* **TASK DIRECTIONS**:
Skip the images and copy each record exactly as written.

* **INFORMATION SHOWN**:
Content starts
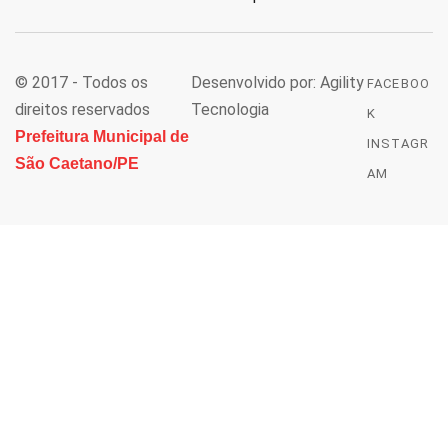
© 2017 - Todos os
Desenvolvido por: Agility
FACEBOO
direitos reservados
Tecnologia
K
Prefeitura Municipal de
INSTAGR
São Caetano/PE
AM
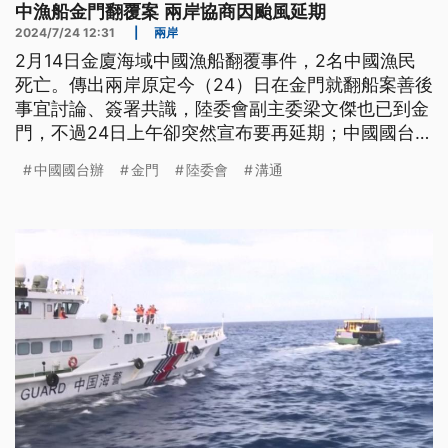
中漁船金門翻覆案 兩岸協商因颱風延期
2024/7/24 12:31
|
兩岸
2月14日金廈海域中國漁船翻覆事件，2名中國漁民
死亡。傳出兩岸原定今（24）日在金門就翻船案善後
事宜討論、簽署共識，陸委會副主委梁文傑也已到金
門，不過24日上午卻突然宣布要再延期；中國國台辦
也在記者會回應，希望就此保持溝通。
中國國台辦
金門
陸委會
溝通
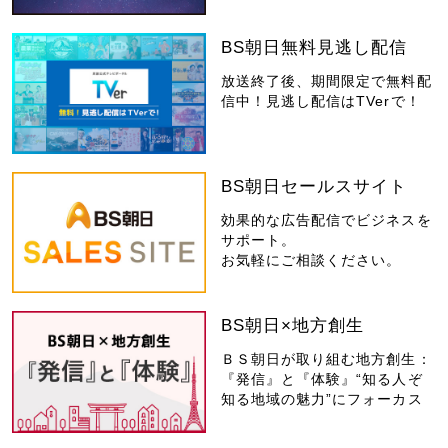
BS朝日無料見逃し配信
放送終了後、期間限定で無料配
信中！見逃し配信はTVerで！
BS朝日セールスサイト
効果的な広告配信でビジネスを
サポート。
お気軽にご相談ください。
BS朝日×地方創生
ＢＳ朝日が取り組む地方創生：
『発信』と『体験』“知る人ぞ
知る地域の魅力”にフォーカス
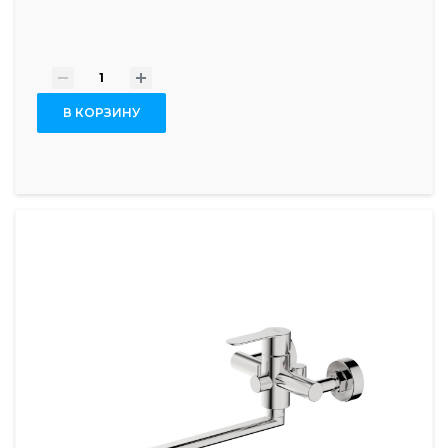
-
+
В КОРЗИНУ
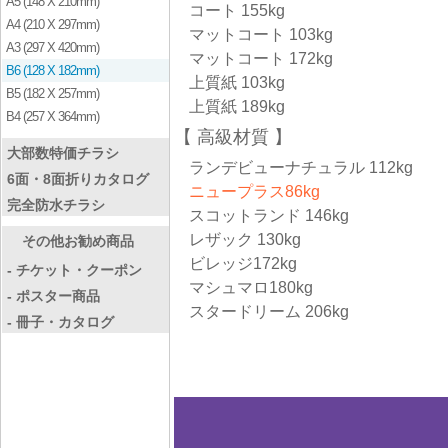
A5 (148 X 210mm)
コート 155kg
A4 (210 X 297mm)
マットコート 103kg
A3 (297 X 420mm)
マットコート 172kg
B6 (128 X 182mm)
上質紙 103kg
B5 (182 X 257mm)
上質紙 189kg
B4 (257 X 364mm)
高級材質
大部数特価チラシ
ランデビューナチュラル 112kg
6面・8面折りカタログ
ニュープラス86kg
完全防水チラシ
スコットランド 146kg
レザック 130kg
その他お勧め商品
ビレッジ172kg
- チケット・クーポン
マシュマロ180kg
- ポスター商品
スタードリーム 206kg
- 冊子・カタログ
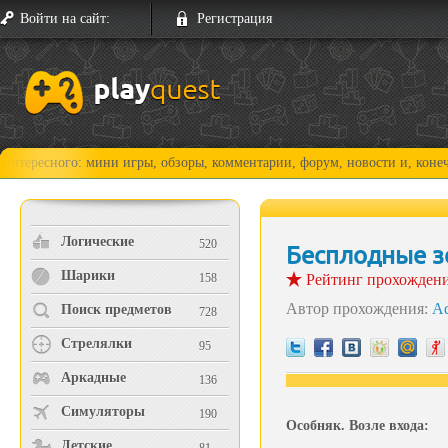
Войти на сайт:
Регистрация
ого: мини игры, обзоры, комментарии, форум, новости и, конечно, прох
Логические
520
Бесплодные з
Шарики
158
Рейтинг прохожден
Автор прохождения:
A
Поиск предметов
728
Стрелялки
95
Аркадные
136
Симуляторы
190
Особняк. Возле входа:
Детские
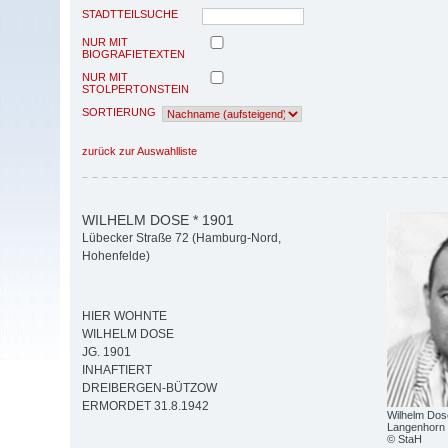
STADTTEILSUCHE
NUR MIT
BIOGRAFIETEXTEN
NUR MIT
STOLPERTONSTEIN
SORTIERUNG
zurück zur Auswahlliste
WILHELM DOSE * 1901
Lübecker Straße 72 (Hamburg-Nord,
Hohenfelde)
HIER WOHNTE
WILHELM DOSE
JG. 1901
INHAFTIERT
DREIBERGEN-BÜTZOW
ERMORDET 31.8.1942
Wilhelm Dos
Langenhorn
© StaH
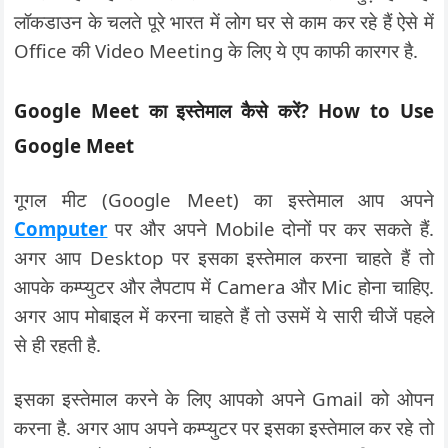
लॉकडाउन के चलते पूरे भारत में लोग घर से काम कर रहे हैं ऐसे में
Office की Video Meeting के लिए ये एप काफी कारगर है.
Google Meet का इस्तेमाल कैसे करें? How to Use
Google Meet
गूगल मीट (Google Meet) का इस्तेमाल आप अपने
Computer
पर और अपने Mobile दोनों पर कर सकते हैं.
अगर आप Desktop पर इसका इस्तेमाल करना चाहते हैं तो
आपके कम्प्युटर और लैपटाप में Camera और Mic होना चाहिए.
अगर आप मोबाइल में करना चाहते हैं तो उसमें ये सारी चीजें पहले
से ही रहती है.
इसका इस्तेमाल करने के लिए आपको अपने Gmail को ओपन
करना है. अगर आप अपने कम्प्युटर पर इसका इस्तेमाल कर रहे तो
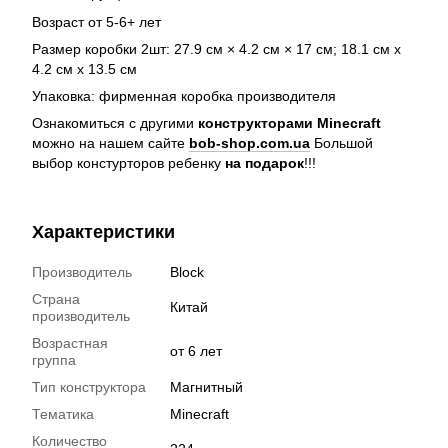
Возраст от 5-6+ лет
Размер коробки 2шт: 27.9 см × 4.2 см × 17 см; 18.1 см х
4.2 см х 13.5 см
Упаковка: фирменная коробка производителя
Ознакомиться с другими
конструкторами Minecraft
можно на нашем сайте
bob-shop.com.ua
Большой
выбор констурторов ребенку
на подарок
!!!
Характеристики
Производитель
Block
Страна
Китай
производитель
Возрастная
от 6 лет
группа
Тип конструктора
Магнитный
Тематика
Minecraft
Количество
Content ends
* **RESULT**:
© 2017 - Todos os
Desenvolvido por: Agility
FACEBOO
direitos reservados
Tecnologia
K
Prefeitura Municipal de
INSTAGR
São Caetano/PE
AM
中漁船金門翻覆案 兩岸協商因颱風延期
2024/7/24 12:31
|
兩岸
2月14日金廈海域中國漁船翻覆事件，2名中國漁民
死亡。傳出兩岸原定今（24）日在金門就翻船案善後
事宜討論、簽署共識，陸委會副主委梁文傑也已到金
門，不過24日上午卻突然宣布要再延期；中國國台辦
也在記者會回應，希望就此保持溝通。
中國國台辦
金門
陸委會
溝通
BS朝日無料見逃し配信
放送終了後、期間限定で無料配
信中！見逃し配信はTVerで！
BS朝日セールスサイト
効果的な広告配信でビジネスを
サポート。
お気軽にご相談ください。
BS朝日×地方創生
ＢＳ朝日が取り組む地方創生：
『発信』と『体験』“知る人ぞ
知る地域の魅力”にフォーカス
-
+
В КОРЗИНУ
A5 (148 X 210mm)
コート 155kg
A4 (210 X 297mm)
マットコート 103kg
A3 (297 X 420mm)
マットコート 172kg
B6 (128 X 182mm)
上質紙 103kg
B5 (182 X 257mm)
上質紙 189kg
B4 (257 X 364mm)
高級材質
大部数特価チラシ
ランデビューナチュラル 112kg
6面・8面折りカタログ
ニュープラス86kg
完全防水チラシ
スコットランド 146kg
レザック 130kg
その他お勧め商品
ビレッジ172kg
- チケット・クーポン
マシュマロ180kg
- ポスター商品
スタードリーム 206kg
- 冊子・カタログ
Войти на сайт:
Регистрация
ого: мини игры, обзоры, комментарии, форум, новости и, конечно, прох
Логические
520
Бесплодные з
Шарики
158
Рейтинг прохожден
Автор прохождения:
A
Поиск предметов
728
Стрелялки
95
Аркадные
136
Симуляторы
190
Особняк. Возле входа:
Детские
STADTTEILSUCHE
NUR MIT
BIOGRAFIETEXTEN
NUR MIT
STOLPERTONSTEIN
SORTIERUNG
zurück zur Auswahlliste
WILHELM DOSE * 1901
Lübecker Straße 72 (Hamburg-Nord,
Hohenfelde)
HIER WOHNTE
WILHELM DOSE
JG. 1901
INHAFTIERT
DREIBERGEN-BÜTZOW
ERMORDET 31.8.1942
Wilhelm Dos
Langenhorn
© StaH
लॉकडाउन के चलते पूरे भारत में लोग घर से काम कर रहे हैं ऐसे में
Office की Video Meeting के लिए ये एप काफी कारगर है.
Google Meet का इस्तेमाल कैसे करें? How to Use
Google Meet
गूगल मीट (Google Meet) का इस्तेमाल आप अपने
Computer
पर और अपने Mobile दोनों पर कर सकते हैं.
अगर आप Desktop पर इसका इस्तेमाल करना चाहते हैं तो
आपके कम्प्युटर और लैपटाप में Camera और Mic होना चाहिए.
अगर आप मोबाइल में करना चाहते हैं तो उसमें ये सारी चीजें पहले
से ही रहती है.
इसका इस्तेमाल करने के लिए आपको अपने Gmail को ओपन
करना है. अगर आप अपने कम्प्युटर पर इसका इस्तेमाल कर रहे तो
Возраст от 5-6+ лет
Размер коробки 2шт: 27.9 см × 4.2 см × 17 см; 18.1 см х
4.2 см х 13.5 см
Упаковка: фирменная коробка производителя
Ознакомиться с другими
конструкторами Minecraft
можно на нашем сайте
bob-shop.com.ua
Большой
выбор констурторов ребенку
на подарок
!!!
Характеристики
Производитель
Block
Страна
Китай
производитель
Возрастная
от 6 лет
группа
Тип конструктора
Магнитный
Тематика
Minecraft
Количество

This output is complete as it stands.